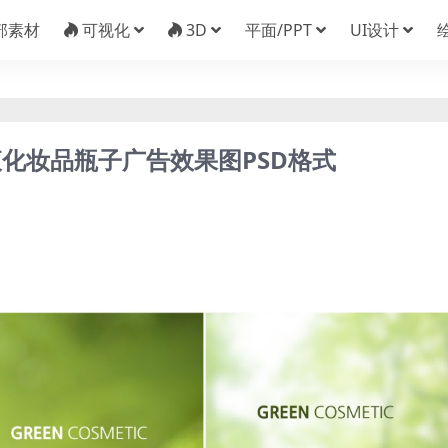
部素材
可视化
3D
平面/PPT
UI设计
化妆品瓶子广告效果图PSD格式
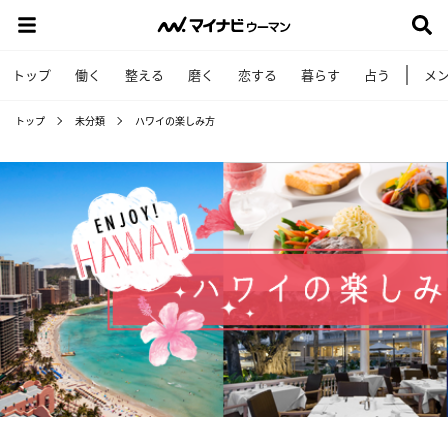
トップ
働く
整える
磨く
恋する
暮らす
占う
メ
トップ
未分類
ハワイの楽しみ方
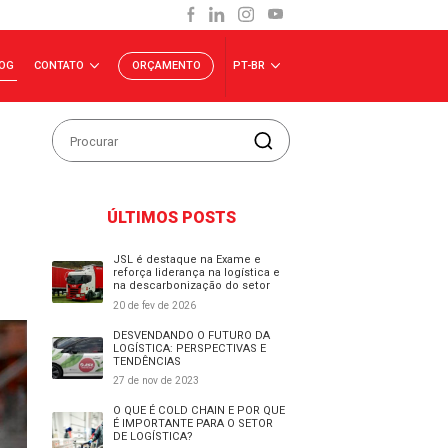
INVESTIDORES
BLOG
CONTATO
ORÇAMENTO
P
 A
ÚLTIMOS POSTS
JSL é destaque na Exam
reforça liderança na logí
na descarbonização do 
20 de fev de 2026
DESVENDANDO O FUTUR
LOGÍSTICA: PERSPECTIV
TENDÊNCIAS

+-------+

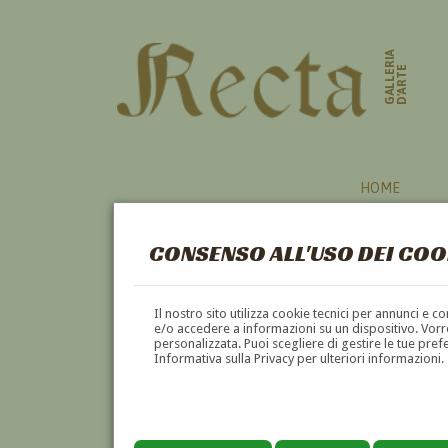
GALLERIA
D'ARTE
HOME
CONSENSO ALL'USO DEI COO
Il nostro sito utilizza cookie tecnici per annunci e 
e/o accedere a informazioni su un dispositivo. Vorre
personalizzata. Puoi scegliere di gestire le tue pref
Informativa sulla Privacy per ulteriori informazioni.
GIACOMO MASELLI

+-------+

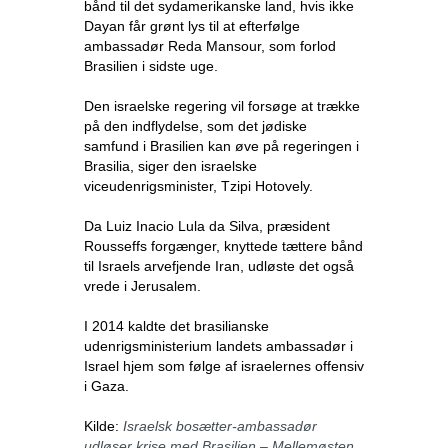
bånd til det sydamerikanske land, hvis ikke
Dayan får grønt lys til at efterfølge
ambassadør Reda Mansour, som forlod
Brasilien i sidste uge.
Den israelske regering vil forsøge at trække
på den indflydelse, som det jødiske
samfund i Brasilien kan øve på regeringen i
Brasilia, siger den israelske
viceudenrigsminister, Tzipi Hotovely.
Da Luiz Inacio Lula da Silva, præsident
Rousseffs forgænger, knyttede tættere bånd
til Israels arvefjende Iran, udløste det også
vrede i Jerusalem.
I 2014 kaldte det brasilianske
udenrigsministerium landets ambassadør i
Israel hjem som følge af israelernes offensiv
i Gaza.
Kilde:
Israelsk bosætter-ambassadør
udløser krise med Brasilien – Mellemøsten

+-------+

Task prompt
Among the records above, repeat exactly the line with "Da Luiz Inacio Lula da Silva, præsident", the line with "udløser krise med Brasilien – Mellemøsten", and every line in between, and only those.

Reply
Da Luiz Inacio Lula da Silva, præsident
Rousseffs forgænger, knyttede tættere bånd
til Israels arvefjende Iran, udløste det også
vrede i Jerusalem.
I 2014 kaldte det brasilianske
udenrigsministerium landets ambassadør i
Israel hjem som følge af israelernes offensiv
i Gaza.
Kilde:
Israelsk bosætter-ambassadør
udløser krise med Brasilien – Mellemøsten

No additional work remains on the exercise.